Aquino spearheaded efforts to recover land that was part of Fort Lawton and the Cushman Hospital in 1970. On March 8, 1970, as activists faced off against the police and National Guard, Aquino scaled the hill and climbed over a barbed wire fence. A photograph taken of her led to her being called "Give 'em hella Ella". The occupation ultimately led to the city of Seattle agreeing to lease 20 acres of the Fort Lawton property to the United Indians of All Tribes. The Daybreak Star Cultural Center was established in Discovery Park in 1977.

==Later life==
In 1973, Aquino was recognized by the City of Seattle for being "one of the beautiful activists" of the city. She received her GED in 1982, graduating alongside her grandson. She and fellow AIWSL member Tillie Cavanaugh were called the "Road Runners", visiting spiritual conferences and meeting with other Native American Catholics around the United States to advocate for the canonization of the Algonquin–Mohawk woman Kateri Tekakwitha.

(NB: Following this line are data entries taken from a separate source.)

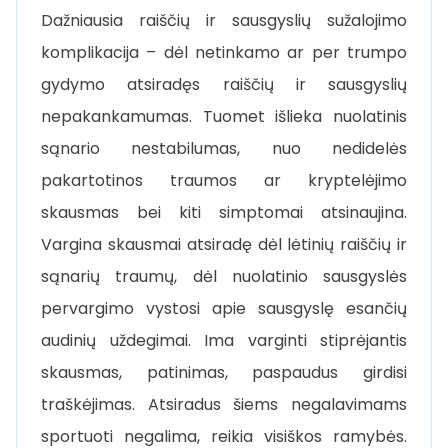
Dažniausia raiščių ir sausgyslių sužalojimo
komplikacija – dėl netinkamo ar per trumpo
gydymo atsiradęs raiščių ir sausgyslių
nepakankamumas. Tuomet išlieka nuolatinis
sąnario nestabilumas, nuo nedidelės
pakartotinos traumos ar kryptelėjimo
skausmas bei kiti simptomai atsinaujina.
Vargina skausmai atsiradę dėl lėtinių raiščių ir
sąnarių traumų, dėl nuolatinio sausgyslės
pervargimo vystosi apie sausgyslę esančių
audinių uždegimai. Ima varginti stiprėjantis
skausmas, patinimas, paspaudus girdisi
traškėjimas. Atsiradus šiems negalavimams
sportuoti negalima, reikia visiškos ramybės.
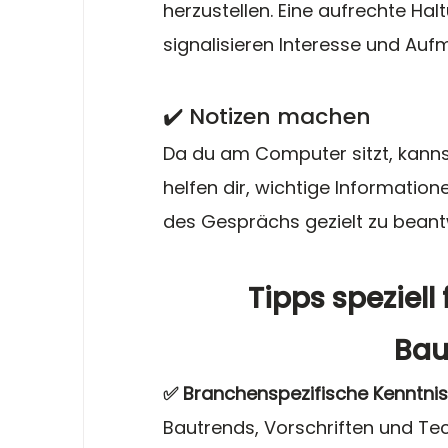
herzustellen. Eine aufrechte Hal
signalisieren Interesse und Auf
✔️ Notizen machen
Da du am Computer sitzt, kanns
helfen dir, wichtige Informatio
des Gesprächs gezielt zu beant
Tipps speziell 
Bau
✅ Branchenspezifische Kenntni
Bautrends, Vorschriften und Tec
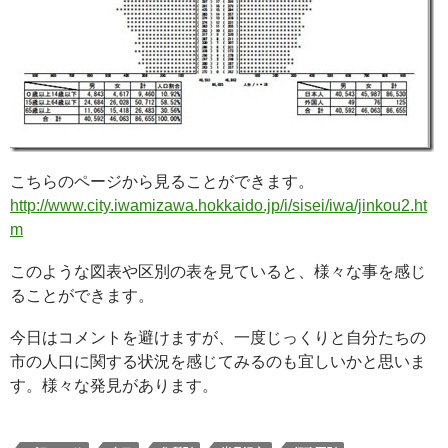
こちらのページから見ることができます。
http://www.city.iwamizawa.hokkaido.jp/i/sisei/iwa/jinkou2.ht
m
このような図表や区別の表を見ていると、様々な事を感じ
ることができます。
今日はコメントを避けますが、一度じっくりと自分たちの
市の人口に関する状況を感じてみるのも宜しいかと思いま
す。様々な発見があります。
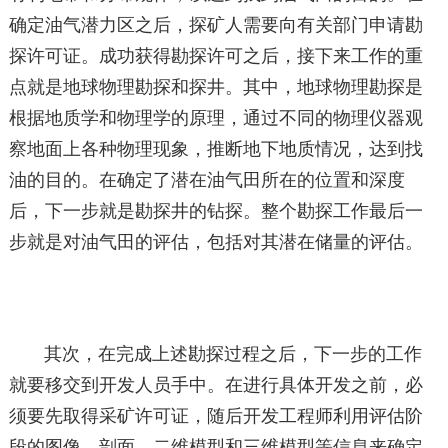
确定油气潜力区之后，探矿人需要向有关部门申请勘
探许可证。成功获得勘探许可之后，接下来工作的重
点就是地球物理勘探和探井。其中，地球物理勘探是
根据地质学和物理学的原理，通过不同的物理仪器观
察地面上各种物理现象，推断地下地质情况，达到找
油的目的。在确定了潜在油气田所在的位置和深度
后，下一步就是勘探井的钻探。整个勘探工作最后一
步就是对油气田的评估，包括对其潜在储量的评估。
其次，在完成上述勘探过程之后，下一步的工作
就要移交到开发人员手中。在进行具体开发之前，必
须要先取得采矿许可证，随后开发工程师利用评估阶
段的图像、剖面、二维模型和三维模型等信息来确定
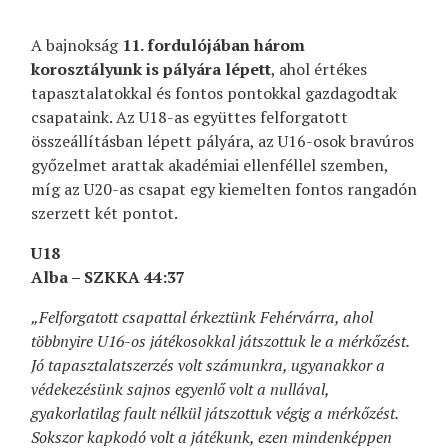
A bajnokság
11. fordulójában három
korosztályunk is pályára lépett
, ahol értékes
tapasztalatokkal és fontos pontokkal gazdagodtak
csapataink. Az U18-as együttes felforgatott
összeállításban lépett pályára, az U16-osok bravúros
győzelmet arattak akadémiai ellenféllel szemben,
míg az U20-as csapat egy kiemelten fontos rangadón
szerzett két pontot.
U18
Alba – SZKKA 44:37
„Felforgatott csapattal érkeztünk Fehérvárra, ahol
többnyire U16-os játékosokkal játszottuk le a mérkőzést.
Jó tapasztalatszerzés volt számunkra, ugyanakkor a
védekezésünk sajnos egyenlő volt a nullával,
gyakorlatilag fault nélkül játszottuk végig a mérkőzést.
Sokszor kapkodó volt a játékunk, ezen mindenképpen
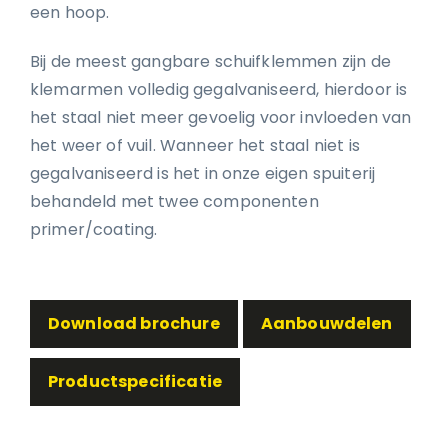
een hoop.
Bij de meest gangbare schuifklemmen zijn de
klemarmen volledig gegalvaniseerd, hierdoor is
het staal niet meer gevoelig voor invloeden van
het weer of vuil. Wanneer het staal niet is
gegalvaniseerd is het in onze eigen spuiterij
behandeld met twee componenten
primer/coating.
Download brochure
Aanbouwdelen
Productspecificatie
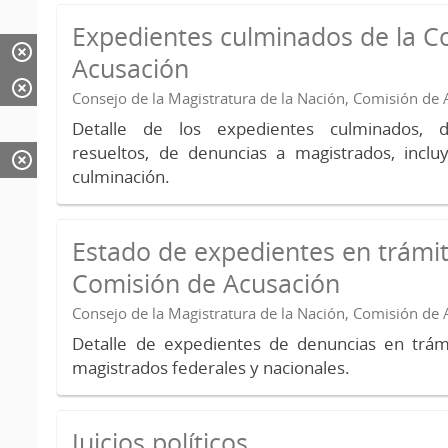
Expedientes culminados de la C
Acusación
Consejo de la Magistratura de la Nación, Comisión de
Detalle de los expedientes culminados, 
resueltos, de denuncias a magistrados, inc
culminación.
Estado de expedientes en trámit
Comisión de Acusación
Consejo de la Magistratura de la Nación, Comisión de
Detalle de expedientes de denuncias en trámi
magistrados federales y nacionales.
Juicios políticos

In 1984, Aquino and her friend Jeanie Raymond travelled to Nicaragua on a trip organized by El Centro de la Raza. That year she was honored by the Seattle chapter of the United Nations Foundation for her activism and work. Aquino was the subject of the 1987 documentary Princess of the Pow Wow.

Aquino died in 1988. She is buried at Gethsemane in Federal Way on the same property where she attended boarding school.

==Personal life==
Aquino married Clarence Owen Ringer, an emigrant from England. They had three children before he died in 1937. She married Guellina "George" Rosario Aquino, an emigrant from the Philippines in 1944. She had six children of her own and fostered many children of color.